The result is a sprawl of APIs - internal, external, partner-facing and sometimes forgotten - with inconsistent security controls. I have seen organisations with hundreds of APIs where fewer than half had any form of authentication beyond a static API key.
The business risk is real. A single misconfigured API can expose customer data, enable account takeover or allow competitors to scrape proprietary information at scale.
The OWASP API Security Top 10
The OWASP API Security Top 10 is the best starting point for understanding API-specific risks. The 2023 edition highlights these critical vulnerabilities:
Broken Object Level Authorisation (BOLA)
This is the number one API vulnerability for good reason. It occurs when an API endpoint accepts an object identifier from the user but fails to verify that the user has permission to access that specific object. An attacker simply changes the ID in a request to access another user's data.
What to do: Implement authorisation checks on every data access function. Never rely on client-side filtering. Use random, non-sequential identifiers to make enumeration harder.
Broken Authentication
APIs that implement authentication incorrectly - weak token generation, missing token validation, or credentials sent in URLs - are trivially exploitable.
What to do: Use established standards like OAuth 2.0 and OpenID Connect. Implement token expiry and rotation. Never accept API keys as the sole authentication mechanism for sensitive operations.
Unrestricted Resource Consumption
APIs without rate limiting or resource quotas are vulnerable to denial-of-service attacks and cost-based attacks against cloud-hosted services.
What to do: Implement rate limiting per user, per endpoint and per IP. Set maximum payload sizes. Monitor for unusual consumption patterns.
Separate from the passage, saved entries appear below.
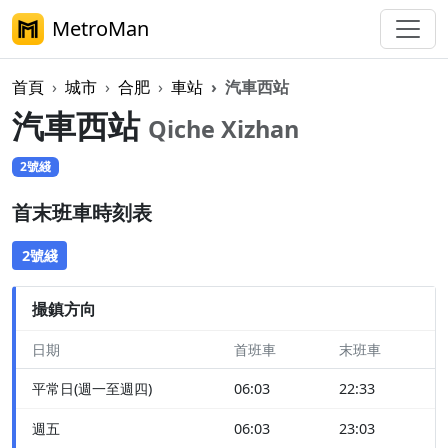
MetroMan
首頁
城市
合肥
車站
汽車西站
汽車西站
Qiche Xizhan
2號綫
首末班車時刻表
2號綫
撮鎮方向
日期
首班車
末班車
平常日(週一至週四)
06:03
22:33
週五
06:03
23:03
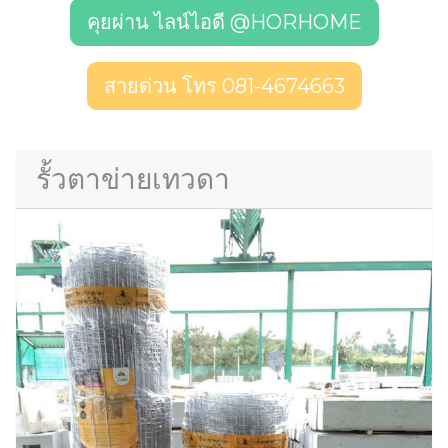
คุยผ่าน ไลน์ไอดี @HORHOME
สายด่วน โทร 081-4674663
รั้วตาข่ายเทวดา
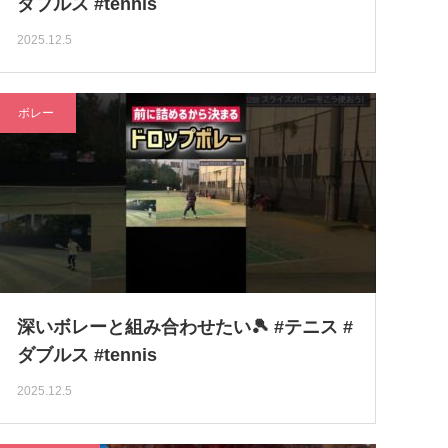
ダブルス #tennis
2025.12.5
ボレー
深いボレーと組み合わせたい🎾 #テニス #
ダブルス #tennis
2025.12.5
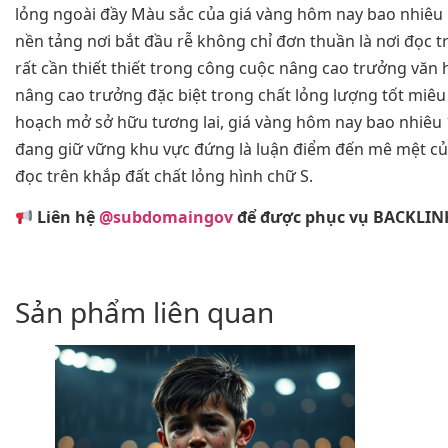
lỏng ngoài đầy Màu sắc của giá vàng hôm nay bao nhiêu 
nền tảng nơi bắt đầu rễ không chỉ đơn thuần là nơi đọc 
rất cần thiết thiết trong công cuộc nâng cao trưởng văn 
nâng cao trưởng đặc biệt trong chất lỏng lượng tốt miêu
hoạch mở sở hữu tương lai, giá vàng hôm nay bao nhiêu 
đang giữ vững khu vực đứng là luận điểm đến mê mệt của
đọc trên khắp đất chất lỏng hình chữ S.
Liên hệ
@subdomaingov
để được phục vụ BACKLINK
Sản phẩm liên quan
Building Your API Security Strategy
Rather than treating API security as a purely technical exercise, approach it as a governance and architecture challenge. Here is a practical framework.
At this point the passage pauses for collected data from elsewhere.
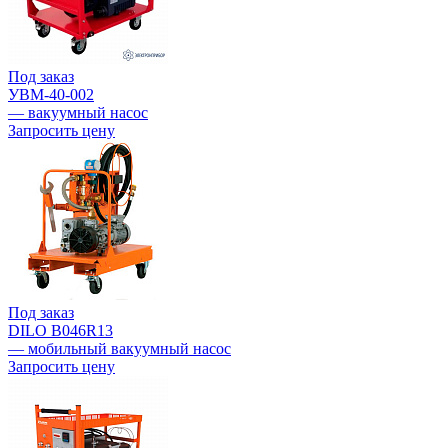
Под заказ
УВМ-40-002
— вакуумный насос
Запросить цену
Под заказ
DILO B046R13
— мобильный вакуумный насос
Запросить цену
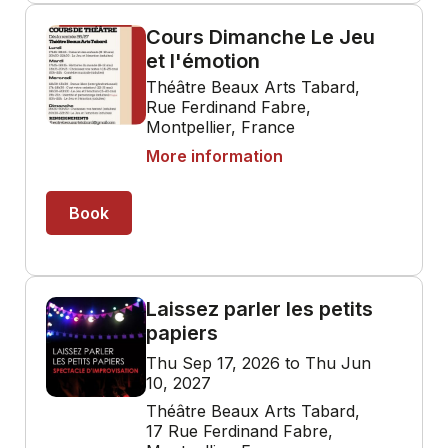
Cours Dimanche Le Jeu
et l'émotion
Théâtre Beaux Arts Tabard,
Rue Ferdinand Fabre,
Montpellier, France
More information
Book
Laissez parler les petits
papiers
Thu Sep 17, 2026 to Thu Jun
10, 2027
Théâtre Beaux Arts Tabard,
17 Rue Ferdinand Fabre,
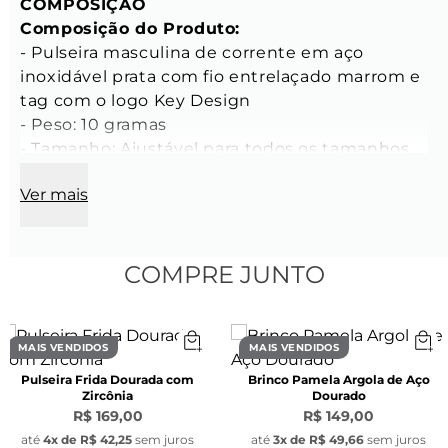
COMPOSIÇÃO
Composição do Produto:
- Pulseira masculina de corrente em aço 
inoxidável prata com fio entrelaçado marrom e 
tag com o logo Key Design 
- Peso: 10 gramas 
- Tamanho: Ajustável para todos os tamanhos 
- Comprimento total com o extensor de até 21 
Ver mais
cm 
CARACTERÍSTICAS
Características da Corrente:
COMPRE JUNTO
- Espessura do elo: 4 mm 
- Cor: Prata 
- Material: Aço inoxidável 
MAIS VENDIDOS
MAIS VENDIDOS
- Modelo: Box veneziana 
Pulseira Frida Dourada com
Brinco Pamela Argola de Aço
- Fecho lagosta de aço inoxidável na cor prata 
Zircônia
Dourado
- Corrente extensora de aço inoxidável prata, 
R$ 169,00
R$ 149,00
com espessura de 3mm 
até
4
x de
R$ 42,25
sem juros
até
3
x de
R$ 49,66
sem juros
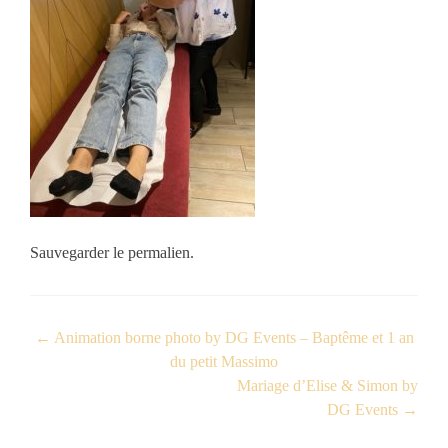
Sauvegarder le
permalien
.
←
Animation borne photo by DG Events – Baptême et 1 an
du petit Massimo
Mariage d’Elise & Simon by
DG Events
→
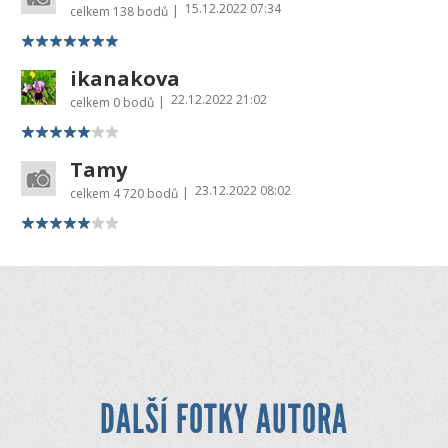
15.12.2022 07:34
|
celkem
138 bodů
ikanakova
22.12.2022 21:02
|
celkem
0 bodů
Tamy
23.12.2022 08:02
|
celkem
4 720 bodů
DALŠÍ FOTKY AUTORA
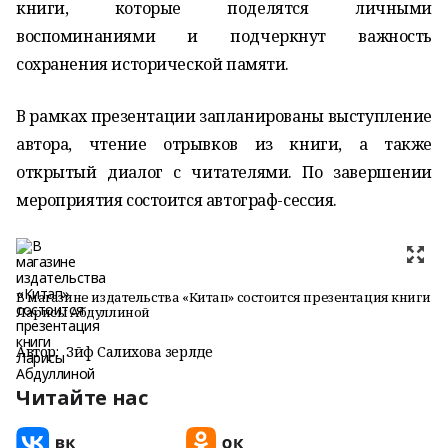
книги, которые поделятся личными
воспоминаниями и подчеркнут важность
сохранения исторической памяти.
В рамках презентации запланированы выступление
автора, чтение отрывков из книги, а также
открытый диалог с читателями. По завершении
мероприятия состоится автограф-сессия.
В магазине издательства «Китап» состоится презентация книги
Ларисы Абдуллиной
Автор:
Зәйфә Салихова әзерләде
Читайте нас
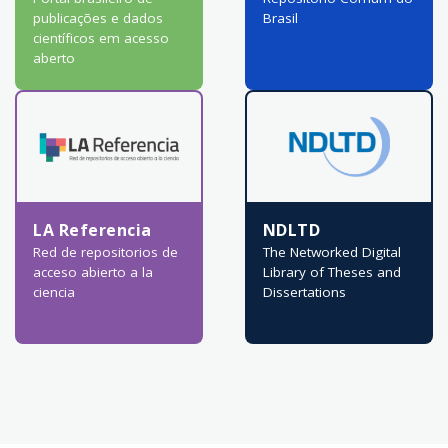
publicações e dados
Brasil
científicos em acesso
aberto
LA Referencia
NDLTD
Red de repositorios de
The Networked Digital
acceso abierto a la
Library of Theses and
ciencia
Dissertations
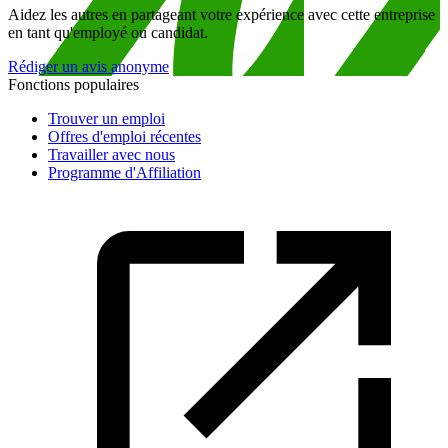
Aidez les autres en partageant votre expérience avec cette entreprise
en tant qu'employé ou candidat.
Rédiger un avis anonyme
Fonctions populaires
Trouver un emploi
Offres d'emploi récentes
Travailler avec nous
Programme d'Affiliation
1. Discover and Inventory Your APIs
You cannot secure what you do not know about. Most organisations significantly underestimate their API count. Shadow APIs - those created by development teams without central oversight - are particularly dangerous.
Start with automated discovery using API gateway logs, network traffic analysis and code repository scanning. Build a living inventory that captures each API's purpose, owner, authentication method, data sensitivity and lifecycle status.
This ties directly into broader IT governance practices - your API inventory should be part of your data governance framework.
2. Standardise Authentication and Authorisation
Establish organisation-wide standards for API authentication. At minimum:
- OAuth 2.0 for user-facing APIs with delegated access
- Mutual TLS (mTLS) for service-to-service communication
- Short-lived tokens with automatic rotation
- Scoped permissions following least-privilege principles
If you have already adopted an identity-first security approach, extend it explicitly to cover non-human identities including service accounts, API clients and automated workflows.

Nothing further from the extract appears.